Terracina è certamente tra le mete più ambite per il turismo balneare. Le strutture ricettive e i locali commerciali della città lavorano, nelle migliori delle ipotesi, 3 o 4 mesi l’anno riuscendo a generare reddito e posti di lavoro solo stagionali. Per garantire continuità dei flussi turistici è necessario puntare sui visitatori che amano coniugare la loro vacanza con le attività sportive e all’aria aperta (questo tipo di turismo rappresenta circa il 10 % del totale dei flussi turistici) oppure su quelli appassionati del patrimonio artistico-storico-culturale. L’attività sportiva è collegata anche al nostro benessere, per cui una motivazione ad un viaggio può essere semplicemente la voglia di fare una attività fisica per aumentare il proprio benessere o il desiderio di sperimentare un contatto unico con la natura in tutti gli sport legati all’aria aperta. Da qui l’iniziativa dell’associazione Colline di Santo Stefano del referente Fabio Barone dal titolo “A spasso nel tempo”.

«L’esperienza turistica – si legge in una nota – può inoltre coniugata in modo intelligente all’esperienza della scoperta del territorio e del suo patrimonio storico-ambientale, tangibile e intangibile.
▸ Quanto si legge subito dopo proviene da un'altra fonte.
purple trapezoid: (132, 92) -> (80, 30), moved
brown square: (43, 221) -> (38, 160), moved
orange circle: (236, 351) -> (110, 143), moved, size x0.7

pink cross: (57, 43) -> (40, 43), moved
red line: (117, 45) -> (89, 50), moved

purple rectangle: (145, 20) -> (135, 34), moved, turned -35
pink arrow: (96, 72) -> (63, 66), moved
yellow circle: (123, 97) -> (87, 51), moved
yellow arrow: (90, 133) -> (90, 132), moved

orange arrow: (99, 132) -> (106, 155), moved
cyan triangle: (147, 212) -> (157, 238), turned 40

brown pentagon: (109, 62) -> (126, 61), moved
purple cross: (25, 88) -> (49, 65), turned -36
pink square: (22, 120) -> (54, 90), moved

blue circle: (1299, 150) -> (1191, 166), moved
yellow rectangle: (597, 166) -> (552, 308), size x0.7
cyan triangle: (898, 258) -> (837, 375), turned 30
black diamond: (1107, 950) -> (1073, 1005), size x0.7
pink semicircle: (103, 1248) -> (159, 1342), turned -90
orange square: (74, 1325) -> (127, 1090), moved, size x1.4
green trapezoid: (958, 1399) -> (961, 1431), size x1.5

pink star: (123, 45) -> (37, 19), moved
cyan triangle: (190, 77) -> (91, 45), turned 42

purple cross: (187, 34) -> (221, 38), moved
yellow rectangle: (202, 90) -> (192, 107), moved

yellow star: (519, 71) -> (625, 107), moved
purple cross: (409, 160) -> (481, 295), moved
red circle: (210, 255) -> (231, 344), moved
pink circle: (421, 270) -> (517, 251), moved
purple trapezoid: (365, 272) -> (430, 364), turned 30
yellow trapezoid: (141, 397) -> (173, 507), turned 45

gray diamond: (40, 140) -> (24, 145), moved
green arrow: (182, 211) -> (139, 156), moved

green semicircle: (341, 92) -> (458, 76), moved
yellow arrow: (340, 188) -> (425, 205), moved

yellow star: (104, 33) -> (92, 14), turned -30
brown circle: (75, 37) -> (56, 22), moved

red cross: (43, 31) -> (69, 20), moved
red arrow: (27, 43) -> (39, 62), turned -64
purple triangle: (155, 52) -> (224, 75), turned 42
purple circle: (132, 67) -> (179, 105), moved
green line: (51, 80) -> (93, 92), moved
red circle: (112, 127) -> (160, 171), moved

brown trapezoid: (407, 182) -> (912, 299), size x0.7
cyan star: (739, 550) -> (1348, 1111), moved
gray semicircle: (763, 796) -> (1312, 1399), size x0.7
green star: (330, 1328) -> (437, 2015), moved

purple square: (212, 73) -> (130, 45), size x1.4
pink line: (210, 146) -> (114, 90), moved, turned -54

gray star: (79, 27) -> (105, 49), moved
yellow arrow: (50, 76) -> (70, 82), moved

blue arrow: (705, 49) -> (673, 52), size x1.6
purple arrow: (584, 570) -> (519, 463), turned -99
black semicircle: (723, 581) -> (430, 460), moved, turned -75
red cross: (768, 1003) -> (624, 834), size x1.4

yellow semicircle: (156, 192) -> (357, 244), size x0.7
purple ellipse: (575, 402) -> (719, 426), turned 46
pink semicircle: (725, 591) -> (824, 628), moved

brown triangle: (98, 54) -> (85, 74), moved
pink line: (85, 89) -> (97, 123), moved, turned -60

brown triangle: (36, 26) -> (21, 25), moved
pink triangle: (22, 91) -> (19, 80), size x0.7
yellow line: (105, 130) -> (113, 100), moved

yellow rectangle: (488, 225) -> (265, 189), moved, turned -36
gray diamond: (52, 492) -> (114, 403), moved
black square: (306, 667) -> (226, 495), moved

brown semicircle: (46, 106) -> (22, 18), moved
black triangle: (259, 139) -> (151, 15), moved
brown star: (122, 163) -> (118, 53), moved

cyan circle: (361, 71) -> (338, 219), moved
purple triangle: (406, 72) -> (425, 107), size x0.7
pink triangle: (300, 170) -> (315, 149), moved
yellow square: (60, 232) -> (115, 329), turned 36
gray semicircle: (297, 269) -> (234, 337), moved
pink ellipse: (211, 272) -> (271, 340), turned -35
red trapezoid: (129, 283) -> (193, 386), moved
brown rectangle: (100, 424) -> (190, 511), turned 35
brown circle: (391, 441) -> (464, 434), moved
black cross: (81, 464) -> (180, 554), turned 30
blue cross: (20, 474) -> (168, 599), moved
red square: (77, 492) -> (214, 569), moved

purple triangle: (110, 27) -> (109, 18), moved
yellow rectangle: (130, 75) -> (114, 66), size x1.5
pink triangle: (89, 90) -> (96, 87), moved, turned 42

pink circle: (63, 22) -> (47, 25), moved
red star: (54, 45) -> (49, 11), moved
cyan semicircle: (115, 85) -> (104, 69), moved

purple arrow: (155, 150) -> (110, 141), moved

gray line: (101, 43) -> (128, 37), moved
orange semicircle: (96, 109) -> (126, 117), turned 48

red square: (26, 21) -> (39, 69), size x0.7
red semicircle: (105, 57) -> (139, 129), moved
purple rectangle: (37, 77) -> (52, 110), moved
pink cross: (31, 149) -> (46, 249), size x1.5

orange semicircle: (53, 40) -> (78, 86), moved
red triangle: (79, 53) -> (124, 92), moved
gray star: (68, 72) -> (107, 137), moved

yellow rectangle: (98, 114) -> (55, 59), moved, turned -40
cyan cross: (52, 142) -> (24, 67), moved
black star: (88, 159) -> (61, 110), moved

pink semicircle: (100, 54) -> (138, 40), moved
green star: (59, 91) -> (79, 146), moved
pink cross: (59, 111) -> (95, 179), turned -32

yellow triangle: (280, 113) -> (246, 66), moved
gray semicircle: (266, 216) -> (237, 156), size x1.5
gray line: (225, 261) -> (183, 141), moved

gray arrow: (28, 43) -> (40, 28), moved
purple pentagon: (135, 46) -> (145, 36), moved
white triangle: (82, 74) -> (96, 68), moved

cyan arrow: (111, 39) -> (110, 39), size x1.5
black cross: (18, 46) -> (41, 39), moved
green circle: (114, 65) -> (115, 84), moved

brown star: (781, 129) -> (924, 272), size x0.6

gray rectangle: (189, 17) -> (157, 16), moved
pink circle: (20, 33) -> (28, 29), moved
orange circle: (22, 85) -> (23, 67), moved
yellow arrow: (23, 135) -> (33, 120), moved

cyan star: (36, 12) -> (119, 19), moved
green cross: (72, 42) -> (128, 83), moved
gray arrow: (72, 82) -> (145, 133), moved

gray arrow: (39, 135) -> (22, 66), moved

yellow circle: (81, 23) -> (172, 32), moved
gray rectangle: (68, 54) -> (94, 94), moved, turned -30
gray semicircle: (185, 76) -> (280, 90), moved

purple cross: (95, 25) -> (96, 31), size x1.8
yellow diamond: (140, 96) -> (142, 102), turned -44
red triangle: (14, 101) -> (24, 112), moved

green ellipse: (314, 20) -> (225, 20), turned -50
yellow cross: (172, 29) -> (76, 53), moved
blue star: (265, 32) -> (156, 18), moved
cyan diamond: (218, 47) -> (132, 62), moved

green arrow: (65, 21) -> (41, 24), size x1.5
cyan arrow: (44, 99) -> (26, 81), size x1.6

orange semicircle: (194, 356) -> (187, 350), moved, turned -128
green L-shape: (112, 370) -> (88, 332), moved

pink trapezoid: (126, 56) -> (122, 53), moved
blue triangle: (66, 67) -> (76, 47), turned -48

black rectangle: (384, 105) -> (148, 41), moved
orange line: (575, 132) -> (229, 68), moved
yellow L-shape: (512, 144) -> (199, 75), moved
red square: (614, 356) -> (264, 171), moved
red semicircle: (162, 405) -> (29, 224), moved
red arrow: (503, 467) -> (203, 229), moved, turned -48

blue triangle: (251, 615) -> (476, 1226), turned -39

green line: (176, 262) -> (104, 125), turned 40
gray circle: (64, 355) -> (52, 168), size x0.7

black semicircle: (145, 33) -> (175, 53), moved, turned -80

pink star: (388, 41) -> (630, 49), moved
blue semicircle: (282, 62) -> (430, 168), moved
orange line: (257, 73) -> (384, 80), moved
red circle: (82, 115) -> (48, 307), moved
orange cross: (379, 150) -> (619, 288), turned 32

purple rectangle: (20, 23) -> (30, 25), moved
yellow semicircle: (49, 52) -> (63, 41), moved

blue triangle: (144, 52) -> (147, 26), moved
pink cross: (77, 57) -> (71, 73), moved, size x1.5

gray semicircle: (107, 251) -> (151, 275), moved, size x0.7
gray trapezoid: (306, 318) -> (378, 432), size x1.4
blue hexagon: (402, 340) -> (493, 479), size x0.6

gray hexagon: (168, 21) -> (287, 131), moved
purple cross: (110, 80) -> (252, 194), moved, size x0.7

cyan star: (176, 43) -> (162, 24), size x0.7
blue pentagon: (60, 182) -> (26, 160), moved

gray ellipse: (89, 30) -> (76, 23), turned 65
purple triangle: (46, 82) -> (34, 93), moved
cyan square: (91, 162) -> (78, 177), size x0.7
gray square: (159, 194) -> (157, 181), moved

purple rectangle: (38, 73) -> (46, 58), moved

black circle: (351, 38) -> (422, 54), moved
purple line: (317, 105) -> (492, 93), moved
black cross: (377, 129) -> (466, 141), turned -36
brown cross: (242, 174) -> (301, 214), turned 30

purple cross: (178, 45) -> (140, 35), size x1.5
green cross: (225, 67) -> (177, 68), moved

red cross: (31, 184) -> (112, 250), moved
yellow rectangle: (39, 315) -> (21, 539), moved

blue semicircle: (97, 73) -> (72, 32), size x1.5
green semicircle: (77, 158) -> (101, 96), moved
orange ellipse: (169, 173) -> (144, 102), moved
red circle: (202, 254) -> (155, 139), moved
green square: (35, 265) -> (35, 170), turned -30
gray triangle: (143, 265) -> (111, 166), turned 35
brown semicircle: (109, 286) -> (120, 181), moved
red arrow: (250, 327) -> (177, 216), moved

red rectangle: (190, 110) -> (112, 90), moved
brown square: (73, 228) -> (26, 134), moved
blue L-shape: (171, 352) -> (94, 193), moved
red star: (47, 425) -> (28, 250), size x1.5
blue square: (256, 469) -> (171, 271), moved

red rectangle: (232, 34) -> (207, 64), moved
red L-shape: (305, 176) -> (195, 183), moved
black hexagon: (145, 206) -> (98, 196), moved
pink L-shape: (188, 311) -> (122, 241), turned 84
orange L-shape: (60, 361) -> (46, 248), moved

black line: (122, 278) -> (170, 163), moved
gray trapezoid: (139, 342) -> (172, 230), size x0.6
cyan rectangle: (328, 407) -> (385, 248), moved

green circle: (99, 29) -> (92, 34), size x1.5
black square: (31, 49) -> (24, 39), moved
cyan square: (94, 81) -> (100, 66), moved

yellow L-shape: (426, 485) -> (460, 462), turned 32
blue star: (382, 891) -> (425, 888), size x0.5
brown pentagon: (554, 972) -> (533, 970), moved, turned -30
Questo tipo di turismo non è relegato ad una piccola ‘stagione’ e si può praticare gran parte dell’anno, una offerta de-stagionalizzata in grado di completare la proposta balneare di questa città. Lavorare quindi per diventare un polo attrattivo per un turismo di qualità, fatto di ospiti che amano le colline e la storia. Creare infrastrutture (sentieri, aree attrezzate, ecc) che saranno anche a disposizione delle scuole per attività formative/storiche all’aperto, delle associazioni sportive locali e di tutta la comunità con apprezzabili benefici per i giovani, con nuove opportunità lavorative, e per le imprese dedite al turismo della città. Valorizzare e promuovere la rete sentieristica collinare della città, la via Francigena, creare il cammino Pontificio/Borbonico per collegare la città con il cammino di San Benedetto, renderebbe Terracina meta di un enorme potenziale di flussi turistici culturali. Fare rete con il Parco del Circeo e il Parco dei monti Ausoni, partecipare alle fiere di settore, collaborare con le amministrazioni locali delle vicine città per un’offerta turistica valida che generi posti di lavoro e fatturato per tutto l’anno».